Key Highlights
- Oracle shares advanced 3.11% to $154.34 on March 23, gaining $4.66
- The company is integrating AI agent technology throughout its Fusion cloud platform
- Year-to-date, Oracle stock remains down approximately 40% amid AI disruption concerns
- Mizuho maintained its Outperform rating while reducing the price target from $400 to $320
- Several law firms have initiated securities class action lawsuits, creating additional uncertainty
Oracle is integrating AI agent capabilities into its Fusion cloud platform — the enterprise software suite that helps major corporations manage financial operations, procurement processes, and supply chain logistics.
The company unveiled these enhancements during a Tuesday presentation in London. According to Oracle, the integration will enable employees to pose business-related questions using natural language, allowing AI systems to locate relevant data and execute appropriate actions.
Steve Miranda, Oracle’s executive vice president overseeing applications development, explained that the enhancement aims to eliminate repetitive administrative work such as invoice processing and purchase order creation.
“Typing in an invoice isn’t a particularly high-value skill to your enterprise or to the person you know who does that part of their job,” Miranda said.
How AI Agents Will Transform Workflows
With the new system in place, AI agents will handle routine tasks including data input, information collection, and generating recommendations. According to Miranda, human employees will then concentrate on higher-level responsibilities requiring critical thinking — such as supplier negotiations or assessing supply chain risk factors.
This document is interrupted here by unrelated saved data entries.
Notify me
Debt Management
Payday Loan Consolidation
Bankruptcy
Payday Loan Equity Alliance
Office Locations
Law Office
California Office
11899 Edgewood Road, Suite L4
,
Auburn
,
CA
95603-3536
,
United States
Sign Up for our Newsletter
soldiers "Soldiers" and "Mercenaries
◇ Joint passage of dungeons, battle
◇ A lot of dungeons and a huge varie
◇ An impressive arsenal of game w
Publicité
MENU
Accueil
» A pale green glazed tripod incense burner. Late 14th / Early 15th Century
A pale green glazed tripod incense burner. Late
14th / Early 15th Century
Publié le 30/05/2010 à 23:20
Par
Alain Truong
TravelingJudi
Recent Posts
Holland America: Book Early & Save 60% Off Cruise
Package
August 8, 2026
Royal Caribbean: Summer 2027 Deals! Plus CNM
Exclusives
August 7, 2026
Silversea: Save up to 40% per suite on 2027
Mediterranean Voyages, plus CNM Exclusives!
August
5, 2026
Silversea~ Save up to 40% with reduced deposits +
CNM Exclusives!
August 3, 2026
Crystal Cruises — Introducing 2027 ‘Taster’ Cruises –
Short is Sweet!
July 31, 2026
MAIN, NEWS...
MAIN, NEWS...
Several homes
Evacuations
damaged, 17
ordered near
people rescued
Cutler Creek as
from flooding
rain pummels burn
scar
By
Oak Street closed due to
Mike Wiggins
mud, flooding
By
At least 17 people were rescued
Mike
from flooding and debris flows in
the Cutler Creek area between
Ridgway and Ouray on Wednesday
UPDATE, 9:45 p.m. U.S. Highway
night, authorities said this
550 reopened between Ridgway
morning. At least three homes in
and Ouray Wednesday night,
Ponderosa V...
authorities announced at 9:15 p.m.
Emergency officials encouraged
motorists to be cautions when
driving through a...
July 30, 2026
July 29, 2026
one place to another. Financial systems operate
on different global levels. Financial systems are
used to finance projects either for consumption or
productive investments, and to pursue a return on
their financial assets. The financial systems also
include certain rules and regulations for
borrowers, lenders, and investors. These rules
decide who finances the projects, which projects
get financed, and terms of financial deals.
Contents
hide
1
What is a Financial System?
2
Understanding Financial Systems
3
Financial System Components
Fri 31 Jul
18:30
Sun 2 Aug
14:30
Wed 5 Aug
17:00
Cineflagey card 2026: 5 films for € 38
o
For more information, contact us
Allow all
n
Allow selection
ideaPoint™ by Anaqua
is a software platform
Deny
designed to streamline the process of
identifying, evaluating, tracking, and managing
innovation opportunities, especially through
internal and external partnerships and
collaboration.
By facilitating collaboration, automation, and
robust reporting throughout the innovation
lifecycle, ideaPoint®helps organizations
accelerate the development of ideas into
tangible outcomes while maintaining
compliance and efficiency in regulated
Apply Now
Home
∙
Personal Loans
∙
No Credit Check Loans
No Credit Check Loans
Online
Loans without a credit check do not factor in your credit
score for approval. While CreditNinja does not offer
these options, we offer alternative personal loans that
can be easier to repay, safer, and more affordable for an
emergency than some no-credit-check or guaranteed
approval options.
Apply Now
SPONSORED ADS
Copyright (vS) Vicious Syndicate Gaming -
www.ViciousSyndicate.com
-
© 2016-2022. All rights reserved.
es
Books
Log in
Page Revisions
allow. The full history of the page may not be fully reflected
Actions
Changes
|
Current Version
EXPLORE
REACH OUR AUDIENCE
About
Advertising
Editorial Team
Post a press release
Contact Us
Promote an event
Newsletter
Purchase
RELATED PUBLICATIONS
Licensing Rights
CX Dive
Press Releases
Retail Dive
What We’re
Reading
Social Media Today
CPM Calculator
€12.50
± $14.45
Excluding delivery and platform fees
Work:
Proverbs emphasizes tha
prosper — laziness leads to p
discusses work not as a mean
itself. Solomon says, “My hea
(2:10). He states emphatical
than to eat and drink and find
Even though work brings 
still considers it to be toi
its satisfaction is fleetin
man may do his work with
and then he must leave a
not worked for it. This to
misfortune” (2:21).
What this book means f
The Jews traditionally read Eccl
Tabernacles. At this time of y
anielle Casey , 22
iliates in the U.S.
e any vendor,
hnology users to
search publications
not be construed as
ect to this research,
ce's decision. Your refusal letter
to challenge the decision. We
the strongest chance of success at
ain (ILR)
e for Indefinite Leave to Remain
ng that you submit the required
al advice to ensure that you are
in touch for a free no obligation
“Decision making is still kind of up to that human and weighing the different pros and cons of that case. But certainly the execution, the typing of the invoices, the typing of the purchase order, that is what is going to be replaced in whole by AI,” he said.
Oracle stock finished trading at $154.34 on March 23, climbing $4.66 or 3.11%. Analysts attributed some of the increase to reduced Middle East geopolitical concerns and a general recovery among cloud computing stocks.
Shares opened Tuesday at $154.26, trading within a 52-week range between $118.86 and $345.72. The 50-day moving average currently stands at $160.75, significantly under the 200-day moving average of $214.72.
Wall Street Perspectives and Litigation Concerns
Analyst sentiment remains divided. Mizuho characterized Oracle’s latest quarterly performance as “clean” and maintained its Outperform rating, though the firm lowered its price objective from $400 to $320. Deutsche Bank reduced its target from $375 to $300 while preserving a Buy recommendation. Guggenheim maintained both its Buy rating and $400 price target.
The consensus analyst price target currently sits at $265.77, with 27 Buy recommendations, 9 Hold ratings, and 1 Sell rating.
For Q3 fiscal 2026 earnings reported March 10, Oracle delivered earnings per share of $1.79, surpassing the $1.71 consensus estimate. Revenue totaled $17.19 billion, representing 21.7% year-over-year growth and exceeding the $16.91 billion analyst projection.
Management provided Q4 fiscal 2026 EPS guidance between $1.96 and $2.00.
Regarding legal matters, numerous law firms have either filed or are recruiting plaintiffs for securities class action lawsuits covering June 12 through December 16, 2025. The Schall Law Firm has separately announced an investigation concerning Oracle’s senior notes offering. At least one firm has identified April 6 as the lead-plaintiff deadline.
Institutional investors control 42.44% of outstanding shares. Clear Trail Advisors recently established a new stake valued at roughly $648,000.
Oracle will distribute a quarterly dividend of $0.50 per share on April 24 to shareholders of record as of April 9. This represents an annualized dividend of $2.00 with approximately 1.3% yield.